(Data entries)
========================
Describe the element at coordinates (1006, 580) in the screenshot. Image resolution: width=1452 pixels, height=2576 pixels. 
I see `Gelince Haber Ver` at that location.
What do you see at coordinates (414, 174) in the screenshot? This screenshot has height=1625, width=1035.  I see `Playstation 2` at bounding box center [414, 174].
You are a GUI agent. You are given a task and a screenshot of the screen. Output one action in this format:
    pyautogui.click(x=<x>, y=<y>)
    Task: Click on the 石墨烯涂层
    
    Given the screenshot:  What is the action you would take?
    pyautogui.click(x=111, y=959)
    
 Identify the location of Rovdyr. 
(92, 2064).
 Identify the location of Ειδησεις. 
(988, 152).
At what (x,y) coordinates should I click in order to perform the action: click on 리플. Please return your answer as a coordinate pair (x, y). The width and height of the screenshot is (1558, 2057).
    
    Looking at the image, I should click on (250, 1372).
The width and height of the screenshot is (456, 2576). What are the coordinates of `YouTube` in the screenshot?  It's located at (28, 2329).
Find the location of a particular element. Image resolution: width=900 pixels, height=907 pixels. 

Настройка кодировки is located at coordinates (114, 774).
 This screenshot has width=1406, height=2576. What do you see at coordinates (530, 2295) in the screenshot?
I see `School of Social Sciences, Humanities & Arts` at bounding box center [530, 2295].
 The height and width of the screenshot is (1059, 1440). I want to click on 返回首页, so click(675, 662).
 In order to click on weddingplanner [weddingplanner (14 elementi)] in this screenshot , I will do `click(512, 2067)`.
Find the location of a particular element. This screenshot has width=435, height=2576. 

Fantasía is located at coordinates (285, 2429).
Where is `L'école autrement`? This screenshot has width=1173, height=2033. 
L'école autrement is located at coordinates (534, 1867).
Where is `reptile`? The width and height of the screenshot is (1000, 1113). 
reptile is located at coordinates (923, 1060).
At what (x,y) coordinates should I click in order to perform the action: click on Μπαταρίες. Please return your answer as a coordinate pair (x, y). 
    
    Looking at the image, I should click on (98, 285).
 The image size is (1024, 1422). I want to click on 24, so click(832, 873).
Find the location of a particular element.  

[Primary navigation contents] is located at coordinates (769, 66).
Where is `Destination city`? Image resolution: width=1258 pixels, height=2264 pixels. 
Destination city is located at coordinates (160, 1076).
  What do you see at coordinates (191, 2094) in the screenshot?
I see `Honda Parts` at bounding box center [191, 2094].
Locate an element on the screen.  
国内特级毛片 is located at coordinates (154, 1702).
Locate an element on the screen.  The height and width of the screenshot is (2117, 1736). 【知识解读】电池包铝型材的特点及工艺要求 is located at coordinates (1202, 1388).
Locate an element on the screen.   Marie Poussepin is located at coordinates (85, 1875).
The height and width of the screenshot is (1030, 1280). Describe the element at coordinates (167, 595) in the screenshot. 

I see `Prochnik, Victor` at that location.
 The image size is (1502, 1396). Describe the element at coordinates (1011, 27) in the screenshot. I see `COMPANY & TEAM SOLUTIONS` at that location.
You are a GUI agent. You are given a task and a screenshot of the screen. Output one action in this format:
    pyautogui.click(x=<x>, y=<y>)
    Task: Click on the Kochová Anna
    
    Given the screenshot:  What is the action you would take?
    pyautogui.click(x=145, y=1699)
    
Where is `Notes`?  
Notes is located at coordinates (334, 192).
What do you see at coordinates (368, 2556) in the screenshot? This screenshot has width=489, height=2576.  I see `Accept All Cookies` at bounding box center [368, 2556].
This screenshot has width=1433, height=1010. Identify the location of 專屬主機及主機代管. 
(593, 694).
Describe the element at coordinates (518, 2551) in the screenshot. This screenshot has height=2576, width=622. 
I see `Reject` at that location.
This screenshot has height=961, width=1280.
========================
* **Task objective**: Starting at the line that contains "What do you see at coordinates (368, 2556)", retype each remaining line of the records exactly; that line and the last line are both included.

* **Reply**:
What do you see at coordinates (368, 2556) in the screenshot? This screenshot has width=489, height=2576.  I see `Accept All Cookies` at bounding box center [368, 2556].
This screenshot has width=1433, height=1010. Identify the location of 專屬主機及主機代管. 
(593, 694).
Describe the element at coordinates (518, 2551) in the screenshot. This screenshot has height=2576, width=622. 
I see `Reject` at that location.
This screenshot has height=961, width=1280.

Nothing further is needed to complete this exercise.